America's Vanishing Worker: The Truth Behind The "Recovery" Propaganda

The biggest paradox of the so-called US recovery is that in the same report in which the US Department of Labor reported that the US unemployment has dropped to a depression-low 5.4%, a level suggesting near zero "slack" in the labor force, the BLS also indicated that the number of people not in the labor force rose to a fresh all time high of 93.2 million, keeping the participation rate at a level first seen in 1978.
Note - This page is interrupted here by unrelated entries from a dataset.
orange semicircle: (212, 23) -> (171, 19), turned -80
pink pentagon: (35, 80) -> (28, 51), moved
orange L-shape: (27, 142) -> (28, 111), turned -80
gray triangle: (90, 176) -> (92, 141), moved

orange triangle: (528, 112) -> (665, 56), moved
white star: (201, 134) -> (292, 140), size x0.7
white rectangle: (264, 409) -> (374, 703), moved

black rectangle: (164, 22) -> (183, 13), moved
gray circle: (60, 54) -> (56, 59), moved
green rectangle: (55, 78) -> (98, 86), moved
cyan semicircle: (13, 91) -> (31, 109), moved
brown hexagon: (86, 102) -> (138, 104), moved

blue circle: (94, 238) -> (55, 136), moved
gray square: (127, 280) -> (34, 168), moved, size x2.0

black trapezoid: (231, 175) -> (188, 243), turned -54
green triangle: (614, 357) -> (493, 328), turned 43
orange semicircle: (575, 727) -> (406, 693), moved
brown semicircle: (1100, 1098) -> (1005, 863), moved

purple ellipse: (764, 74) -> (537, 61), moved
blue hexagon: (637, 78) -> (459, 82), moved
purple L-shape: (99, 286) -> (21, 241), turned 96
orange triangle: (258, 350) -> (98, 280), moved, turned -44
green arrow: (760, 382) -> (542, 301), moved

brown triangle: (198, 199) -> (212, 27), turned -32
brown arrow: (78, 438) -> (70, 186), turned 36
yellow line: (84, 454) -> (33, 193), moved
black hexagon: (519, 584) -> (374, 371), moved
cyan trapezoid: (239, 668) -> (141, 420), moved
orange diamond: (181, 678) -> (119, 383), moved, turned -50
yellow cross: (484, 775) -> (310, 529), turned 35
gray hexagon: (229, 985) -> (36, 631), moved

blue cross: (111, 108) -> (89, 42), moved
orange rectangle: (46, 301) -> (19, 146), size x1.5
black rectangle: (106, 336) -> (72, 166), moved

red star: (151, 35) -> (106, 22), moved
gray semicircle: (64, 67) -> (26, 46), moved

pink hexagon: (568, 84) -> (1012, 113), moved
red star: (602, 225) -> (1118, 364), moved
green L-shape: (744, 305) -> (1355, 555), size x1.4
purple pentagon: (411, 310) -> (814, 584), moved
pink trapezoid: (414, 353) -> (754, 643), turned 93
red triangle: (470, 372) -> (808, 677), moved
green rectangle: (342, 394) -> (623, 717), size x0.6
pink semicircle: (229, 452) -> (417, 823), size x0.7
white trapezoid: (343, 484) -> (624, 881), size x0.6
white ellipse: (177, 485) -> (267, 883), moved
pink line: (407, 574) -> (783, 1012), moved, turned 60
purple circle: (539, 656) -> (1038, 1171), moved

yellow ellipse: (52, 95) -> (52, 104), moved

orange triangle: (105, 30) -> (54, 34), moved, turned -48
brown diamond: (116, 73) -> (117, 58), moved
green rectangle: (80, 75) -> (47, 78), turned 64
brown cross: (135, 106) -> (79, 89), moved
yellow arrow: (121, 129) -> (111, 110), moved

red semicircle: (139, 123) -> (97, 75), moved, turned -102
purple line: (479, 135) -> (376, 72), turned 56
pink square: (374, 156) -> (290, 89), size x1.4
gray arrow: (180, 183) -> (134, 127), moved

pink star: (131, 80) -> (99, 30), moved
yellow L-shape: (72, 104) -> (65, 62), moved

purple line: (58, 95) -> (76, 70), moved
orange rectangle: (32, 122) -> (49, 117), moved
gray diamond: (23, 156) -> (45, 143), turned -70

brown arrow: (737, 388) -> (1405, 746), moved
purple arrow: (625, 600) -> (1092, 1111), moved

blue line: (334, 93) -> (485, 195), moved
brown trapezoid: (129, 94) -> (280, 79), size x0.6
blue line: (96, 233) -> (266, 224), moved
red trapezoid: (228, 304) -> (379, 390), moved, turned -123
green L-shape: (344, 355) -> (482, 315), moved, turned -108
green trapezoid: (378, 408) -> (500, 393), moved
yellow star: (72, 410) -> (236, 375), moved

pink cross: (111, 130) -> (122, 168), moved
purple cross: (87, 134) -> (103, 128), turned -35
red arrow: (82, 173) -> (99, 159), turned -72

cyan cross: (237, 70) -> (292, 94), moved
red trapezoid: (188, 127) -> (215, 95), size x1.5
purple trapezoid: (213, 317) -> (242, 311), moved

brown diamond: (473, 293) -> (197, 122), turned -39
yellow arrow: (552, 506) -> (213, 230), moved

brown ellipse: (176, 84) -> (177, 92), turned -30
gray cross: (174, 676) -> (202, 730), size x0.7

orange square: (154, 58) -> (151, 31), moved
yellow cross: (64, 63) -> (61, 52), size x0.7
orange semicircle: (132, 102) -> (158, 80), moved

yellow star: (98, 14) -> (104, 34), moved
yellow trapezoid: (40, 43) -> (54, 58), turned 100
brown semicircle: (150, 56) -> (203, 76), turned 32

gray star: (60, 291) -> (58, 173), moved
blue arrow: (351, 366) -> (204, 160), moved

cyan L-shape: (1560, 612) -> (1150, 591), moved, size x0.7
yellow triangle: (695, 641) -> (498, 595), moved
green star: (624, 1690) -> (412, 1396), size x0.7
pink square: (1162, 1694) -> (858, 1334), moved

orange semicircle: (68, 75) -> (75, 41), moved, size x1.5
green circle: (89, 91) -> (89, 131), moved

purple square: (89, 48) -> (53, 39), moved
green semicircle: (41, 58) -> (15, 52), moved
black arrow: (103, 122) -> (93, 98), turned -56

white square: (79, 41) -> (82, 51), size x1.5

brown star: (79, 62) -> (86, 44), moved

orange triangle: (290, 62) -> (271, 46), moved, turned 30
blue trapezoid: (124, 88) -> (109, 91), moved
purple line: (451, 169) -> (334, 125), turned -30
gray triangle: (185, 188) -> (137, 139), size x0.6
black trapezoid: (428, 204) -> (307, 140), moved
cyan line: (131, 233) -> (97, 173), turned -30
How does one make sense of this glaring contradiction and paradoxical data, which one one hand suggest the recovery is fully in place, while on the other screams depression?
For the answer we go to the WSJ's report on the curious case of America's vanishing worker.
To be sure, this "curious case" covers nothing new for regular Zero Hedge readers, but may explain to casual observers how it is possible that America's labor metrics have devolved to such a Schrodingerian state in which the US labor market is both alive and dead, depending on whose propaganda one observes.
For the answer, the WSJ tracks the career, or rather lack thereof, of Denny Ryder of Decatur, Illinois, 47 years old, who is one of hundreds of thousands of (former) employees in the industrial Midwest who has been forced to move away, retire or give up on finding a job. As a result, the unemployment rate in this has fallen even as Denny is no closer to being able to provide for his family.
As the WSJ reports, "by one key gauge of economic health, this industrial city three hours south of Chicago is well on the way to recovery. Hit hard by the recession, when its unemployment rate topped 14%, Decatur over the past year has seen one of the swiftest declines in joblessness in the country, with the rate dropping to 7% in March from 10.2% a year earlier."
The problem: it's nothing but a statistical mirage, a lie.
[L]ook closer, and this city of 75,000 resembles many communities across the industrial Midwest, where the unemployment rate is falling fast in part because workers are disappearing: moving away, retiring or no longer looking for a job.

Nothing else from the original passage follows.